Ahhh le cosplay… Vaste sujet, surtout lorsqu’il est laissé entre les mains d’un sale gosse sarcastique de 22 ans. Des conventions, j’en ai fait, vous aussi, mais même dans le cas contraire, il est peu probable que vous soyez passés à côté de ce phénomène. Des adultes comme des enfants déguisés en leurs personnages favoris, prenant la pose au détour des allées d’un salon, ou montant carrément sur scène pour effectuer une prestation/mini-spectacle. Il va sans dire que cette pratique polarise les avis, pouvant se répartir en plusieurs grandes catégories, pas obligatoirement exclusives les unes des autres, soit :

1 – « C’est un art, une passion ! »
2 – « Il faut bien que les gens s’amusent !»
3 – « Mais bordel, c’est quand même un peu une bande d’attardés, il serait temps de grandir ! »
4 – « Toutes des putes, sauf maman ! »

Cependant, si certains s’offusquent déjà, il est nécessaire d’aller plus loin, car dans chaque opinion, aussi extrême qu’elle soit, se cache une certaine part de vérité. Aujourd’hui, nous tentons dans une nouvelle chronique de déceler le vrai du faux. C’est parti pour un nouveau numéro de DCP Investigation !

« Au bal masqué ohé ohé ! » – Slipknot

Si le carnaval de Venise date du Moyen-âge, il n’est pas le seul événement durant lequel, autour du globe, les gens sortent déguisés pour faire la fête. Rio en est un exemple. La pratique consistant à se déguiser en un personnage apprécié, reste d’ailleurs présente dans des célébrations de moindre mesure. En France, hors conventions, cent jours avant le bac, les étudiants participent au monôme, qui lui non plus n’est pas particulièrement récent, le premier remontant à 1836. Alors qu’est-ce qui pose problème avec le « cosplay », contraction de « costume » et « play » – jouer – ? Le fait que la plupart des personnages incarnés soient issus d’autres cultures, majoritairement américaine ou asiatique ? Possible, mais trop simpliste. Le fait qu’ils soient tirés de mangas, comics ou jeux-vidéo, ayant la réputation d’être des divertissements réservés aux enfants, même si les mentalités changent peu à peu ? Cette deuxième possibilité est sans doute plus probable.

Néanmoins, pour répondre à certaines critiques, si le cosplay est une passion qui peut sembler un peu étrange de prime abord, il n’est, analysé pragmatiquement, qu’un regroupement d’individus déguisés à l’occasion d’un événement, chose qui se fait donc depuis des siècles.  Bien entendu, il est évident que sorti de ce cadre, croiser un individu habillé en Batman ou en Flash dans la rue, et cela pour aucune occasion particulière, serait tout de même extrêmement étrange, que l’on soit ouvert d’esprit ou non. Mais ce n’est pas ici le cas, puisque les gens se réunissent soit lors d’un événement ou d’un shooting photos. Par conséquent, rien de particulièrement déroutant.

Ma seule et unique visite du Carnaval de Venise

« Plus qu’une passion, le cosplay, c’est un art ! ».

Doucement,  Jean-Jean, prends un thé, calme-toi.

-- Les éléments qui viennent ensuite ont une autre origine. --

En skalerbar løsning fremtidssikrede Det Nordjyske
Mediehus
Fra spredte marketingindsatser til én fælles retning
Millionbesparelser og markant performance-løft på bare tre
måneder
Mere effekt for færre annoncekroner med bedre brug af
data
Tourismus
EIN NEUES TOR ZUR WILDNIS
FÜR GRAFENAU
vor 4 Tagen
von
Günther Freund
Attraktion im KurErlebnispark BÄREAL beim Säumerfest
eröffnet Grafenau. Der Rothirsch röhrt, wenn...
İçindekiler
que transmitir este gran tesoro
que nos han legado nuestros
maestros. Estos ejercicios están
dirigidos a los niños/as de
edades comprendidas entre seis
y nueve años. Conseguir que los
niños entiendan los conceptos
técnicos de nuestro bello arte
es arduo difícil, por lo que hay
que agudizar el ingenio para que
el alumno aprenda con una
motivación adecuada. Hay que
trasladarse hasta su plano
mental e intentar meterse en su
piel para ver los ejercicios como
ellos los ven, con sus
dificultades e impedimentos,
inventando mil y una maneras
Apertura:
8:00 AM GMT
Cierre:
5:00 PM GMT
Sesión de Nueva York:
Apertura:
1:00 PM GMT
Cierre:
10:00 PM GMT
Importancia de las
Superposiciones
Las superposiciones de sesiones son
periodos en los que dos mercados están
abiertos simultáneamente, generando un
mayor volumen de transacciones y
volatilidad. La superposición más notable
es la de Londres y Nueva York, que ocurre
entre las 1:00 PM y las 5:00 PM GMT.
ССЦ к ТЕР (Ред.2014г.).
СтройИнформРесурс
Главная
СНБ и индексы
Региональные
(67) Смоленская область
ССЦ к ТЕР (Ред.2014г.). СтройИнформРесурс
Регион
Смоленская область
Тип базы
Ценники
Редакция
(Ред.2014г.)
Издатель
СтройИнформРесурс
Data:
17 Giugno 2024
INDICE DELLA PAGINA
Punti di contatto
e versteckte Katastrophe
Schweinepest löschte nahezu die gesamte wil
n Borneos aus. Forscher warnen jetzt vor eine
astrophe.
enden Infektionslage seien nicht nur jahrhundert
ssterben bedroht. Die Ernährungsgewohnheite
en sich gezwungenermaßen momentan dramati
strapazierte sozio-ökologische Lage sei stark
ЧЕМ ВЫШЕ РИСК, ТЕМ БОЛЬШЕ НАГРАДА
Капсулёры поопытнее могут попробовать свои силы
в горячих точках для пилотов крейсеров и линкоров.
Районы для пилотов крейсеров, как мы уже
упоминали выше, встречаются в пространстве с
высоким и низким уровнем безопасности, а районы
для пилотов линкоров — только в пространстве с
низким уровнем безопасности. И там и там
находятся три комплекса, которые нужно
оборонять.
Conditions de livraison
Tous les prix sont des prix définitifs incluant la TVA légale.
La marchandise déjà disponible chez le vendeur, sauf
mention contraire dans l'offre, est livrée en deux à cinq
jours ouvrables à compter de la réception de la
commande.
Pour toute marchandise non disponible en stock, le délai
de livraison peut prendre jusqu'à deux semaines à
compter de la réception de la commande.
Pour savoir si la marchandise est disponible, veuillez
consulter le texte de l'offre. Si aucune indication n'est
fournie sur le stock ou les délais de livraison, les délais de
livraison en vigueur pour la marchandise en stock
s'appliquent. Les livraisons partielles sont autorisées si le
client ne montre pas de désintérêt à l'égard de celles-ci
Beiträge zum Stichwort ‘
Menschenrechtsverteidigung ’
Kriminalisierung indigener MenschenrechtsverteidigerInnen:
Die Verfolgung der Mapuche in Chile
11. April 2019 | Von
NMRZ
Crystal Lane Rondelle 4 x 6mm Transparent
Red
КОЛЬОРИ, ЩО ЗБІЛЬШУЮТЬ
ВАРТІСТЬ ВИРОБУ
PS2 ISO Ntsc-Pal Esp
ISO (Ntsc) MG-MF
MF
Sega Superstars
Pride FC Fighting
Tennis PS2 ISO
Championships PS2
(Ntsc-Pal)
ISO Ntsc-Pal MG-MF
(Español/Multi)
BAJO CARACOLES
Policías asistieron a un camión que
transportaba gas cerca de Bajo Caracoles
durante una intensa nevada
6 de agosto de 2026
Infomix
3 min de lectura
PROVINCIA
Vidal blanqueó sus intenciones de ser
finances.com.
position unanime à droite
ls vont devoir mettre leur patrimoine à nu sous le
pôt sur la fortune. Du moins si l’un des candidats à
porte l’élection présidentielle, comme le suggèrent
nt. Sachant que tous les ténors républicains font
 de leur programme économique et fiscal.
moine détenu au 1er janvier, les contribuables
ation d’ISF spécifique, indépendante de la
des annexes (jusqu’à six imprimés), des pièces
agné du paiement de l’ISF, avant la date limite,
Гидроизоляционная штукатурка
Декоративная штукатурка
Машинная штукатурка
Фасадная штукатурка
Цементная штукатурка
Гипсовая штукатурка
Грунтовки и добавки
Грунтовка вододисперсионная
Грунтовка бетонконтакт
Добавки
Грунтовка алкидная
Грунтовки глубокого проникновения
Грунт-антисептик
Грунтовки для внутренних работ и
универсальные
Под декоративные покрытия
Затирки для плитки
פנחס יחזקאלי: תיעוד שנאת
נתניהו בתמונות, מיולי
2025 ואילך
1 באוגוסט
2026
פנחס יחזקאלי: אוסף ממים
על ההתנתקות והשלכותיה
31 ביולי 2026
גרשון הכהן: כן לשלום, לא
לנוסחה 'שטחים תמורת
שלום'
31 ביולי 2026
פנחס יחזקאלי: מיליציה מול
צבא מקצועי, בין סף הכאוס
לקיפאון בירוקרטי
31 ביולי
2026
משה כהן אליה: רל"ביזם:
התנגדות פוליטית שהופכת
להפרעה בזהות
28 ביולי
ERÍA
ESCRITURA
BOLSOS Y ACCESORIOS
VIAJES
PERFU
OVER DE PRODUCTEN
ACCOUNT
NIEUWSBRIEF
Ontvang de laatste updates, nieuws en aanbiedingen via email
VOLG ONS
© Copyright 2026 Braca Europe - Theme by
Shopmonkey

Non pas que cette affirmation soit fausse en elle-même, mais il reste nécessaire de la relativiser, car si certains peuvent prétendre faire passer le cosplay au rang d’art, il ne suffit pas d’acheter une cagoule Deadpool à 10€ sur internet pour y arriver.

Deux écoles s’opposent : celle de l’achat sur internet/magasin traditionnels, et celle de la fabrication artisanale – le mot « amateur » convient aussi, mais peut parfois avoir un sens péjoratif, ce qui n’est pas le cas ici-. Pour cette seconde catégorie, effectivement, il est possible de voir certaines choses assez impressionnantes, qu’elles soient réalisées par des personnes ayant déjà une formation en couture, modélisme, etc… ou non. Beaucoup apprennent sur le tas, et s’améliorent au fil des années. Si les armes et armures sont les pièces généralement les plus marquantes, les talents en matière de couture de  certains rivalisent parfois avec ceux de professionnels, et ça, ce n’est pas rien, sans parler du temps investi pour arriver à ce résultat.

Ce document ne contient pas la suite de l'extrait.